Zoom Security Profiles

What:
Basic settings that should be applied to all Zoom meetings to reduce the risk of disruption and help protect user and data privacy.

Why:
Without setting these controls, you run the risk of attackers Zoom-bombing your session or accessing information without your permission.

How:

1. Set up scheduled meetings / Limit use of your Personal Meeting ID (PMI) to prevent becoming an easy, known target (Like getting your email address or telephone number)
2. Set up meetings with password protection
3. Inspect the list of participants periodically during the meeting for unexpected guests
4. Monitor and control screen sharing capabilities carefully
5. When prompted by the Zoom client, install security updates when they are released.

Who:
This applies to all faculty, staff or students who need to host a private meeting and applies to most use cases (most online class or labs, team/organization meetings etc.).

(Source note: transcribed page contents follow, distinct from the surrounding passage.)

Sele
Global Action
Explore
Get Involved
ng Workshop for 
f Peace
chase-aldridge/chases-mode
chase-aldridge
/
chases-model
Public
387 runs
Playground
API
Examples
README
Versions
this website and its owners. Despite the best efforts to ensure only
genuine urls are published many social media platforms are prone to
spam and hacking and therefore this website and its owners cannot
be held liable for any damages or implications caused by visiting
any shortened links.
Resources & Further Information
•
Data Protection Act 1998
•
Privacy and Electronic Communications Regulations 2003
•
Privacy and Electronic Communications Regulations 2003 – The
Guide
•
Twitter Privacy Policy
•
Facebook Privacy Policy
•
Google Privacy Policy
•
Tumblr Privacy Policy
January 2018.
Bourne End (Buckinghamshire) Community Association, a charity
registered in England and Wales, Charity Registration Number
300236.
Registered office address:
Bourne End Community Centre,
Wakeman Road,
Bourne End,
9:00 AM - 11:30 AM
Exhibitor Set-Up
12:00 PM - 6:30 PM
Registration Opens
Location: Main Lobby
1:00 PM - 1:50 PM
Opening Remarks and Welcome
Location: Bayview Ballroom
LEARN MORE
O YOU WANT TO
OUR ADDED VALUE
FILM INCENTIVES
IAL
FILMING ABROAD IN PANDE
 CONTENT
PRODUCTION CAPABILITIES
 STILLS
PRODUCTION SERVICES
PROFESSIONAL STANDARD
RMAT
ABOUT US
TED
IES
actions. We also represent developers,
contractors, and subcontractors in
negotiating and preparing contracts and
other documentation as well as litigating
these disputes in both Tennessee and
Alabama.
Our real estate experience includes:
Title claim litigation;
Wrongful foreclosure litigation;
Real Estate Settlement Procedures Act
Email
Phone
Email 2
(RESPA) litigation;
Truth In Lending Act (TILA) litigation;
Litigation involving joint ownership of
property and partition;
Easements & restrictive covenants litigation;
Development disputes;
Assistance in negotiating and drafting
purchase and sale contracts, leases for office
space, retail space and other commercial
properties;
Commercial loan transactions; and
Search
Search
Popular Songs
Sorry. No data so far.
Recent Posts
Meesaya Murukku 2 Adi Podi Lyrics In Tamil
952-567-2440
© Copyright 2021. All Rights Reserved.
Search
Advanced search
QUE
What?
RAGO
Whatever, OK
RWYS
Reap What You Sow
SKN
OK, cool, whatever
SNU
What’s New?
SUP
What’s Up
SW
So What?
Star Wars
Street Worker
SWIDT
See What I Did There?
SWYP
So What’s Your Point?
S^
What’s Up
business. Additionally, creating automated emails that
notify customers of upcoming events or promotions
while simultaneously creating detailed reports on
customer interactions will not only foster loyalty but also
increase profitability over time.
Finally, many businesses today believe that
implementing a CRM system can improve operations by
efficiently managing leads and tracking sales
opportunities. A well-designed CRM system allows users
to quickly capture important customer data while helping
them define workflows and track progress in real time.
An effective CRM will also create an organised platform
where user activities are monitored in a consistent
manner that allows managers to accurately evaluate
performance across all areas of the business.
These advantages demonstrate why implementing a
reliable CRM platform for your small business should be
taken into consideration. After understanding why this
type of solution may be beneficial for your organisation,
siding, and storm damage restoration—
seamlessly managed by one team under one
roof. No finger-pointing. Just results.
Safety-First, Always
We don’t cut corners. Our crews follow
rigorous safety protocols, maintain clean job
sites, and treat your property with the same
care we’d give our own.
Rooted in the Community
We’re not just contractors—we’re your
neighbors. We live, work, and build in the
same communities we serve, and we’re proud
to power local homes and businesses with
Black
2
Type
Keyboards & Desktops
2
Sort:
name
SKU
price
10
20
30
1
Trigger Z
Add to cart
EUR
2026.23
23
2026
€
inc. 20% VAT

Analogous to in-person meetings, these sessions should not create a data or privacy breach situation if someone was to pass-by and listen in or accidentally “walk-in” to the meeting.

What:
Additional security and privacy settings that should be considered for Zoom meetings where sensitive subjects or topics need to be addressed, or the participant list may be undefined or difficult to moderate (size, composition, etc.).

Why:
For NKU meetings, classes or labs that are usually conducted within controlled environments because of the heightened sensitivity of the subjects and discussion.

How:

1. Apply the minimum security settings, listed above
   
2. Require @nku.edu accounts for internal meetings or require email user authentication for external meetings
   
3. Disable the “Join before host” setting
   
4. Be aware of your camera view throughout the meeting (prevent bathroom or wardrobe change exposure, etc.) or disable host and participant camera usage
   
5. Mute, adjust participant settings, or remove participants before you begin your meeting

Who:
This applies to faculty, staff or students who need a higher level of security to host a private meeting for select use cases (controlled “locked door” labs, team/organization meetings, advising sessions etc.).  Analogous to in-person meetings, these sessions may create a data or privacy breach situation or expose sensitive information if someone was to pass-by and listen in or accidentally “walk-in” to the meeting.

What:
Further security and privacy settings that should considered for Zoom meetings to maximize security.

Why:
For NKU meetings, classes or labs that are conducted with more strictly controlled environments where the need to ensure security and privacy of the subjects and discussion are of utmost importance.

How:

1. Apply the MINIMUM, AND IMPROVED security settings, listed above
   
2. Consider enlisting a colleague to act as a moderator to the participants during these meetings
   
3. Use the Waiting Room option
   
4. Admit participants in the waiting room to the meeting
   
5. Lock the meeting when possible

Who:
This applies to faculty and staff who need the highest level of security to host a private meeting and applies to limited use cases (highly controlled “locked door” meetings, HR, or legal sensitive matters etc.).  Analogous to in-person meetings, these sessions would create a data or privacy breach situation if someone was to pass-by and listen in or accidentally “walk-in” to the meeting.

Note: If your meeting requires end-to-end encryption, please contact the NKU IT Help Desk to host this session.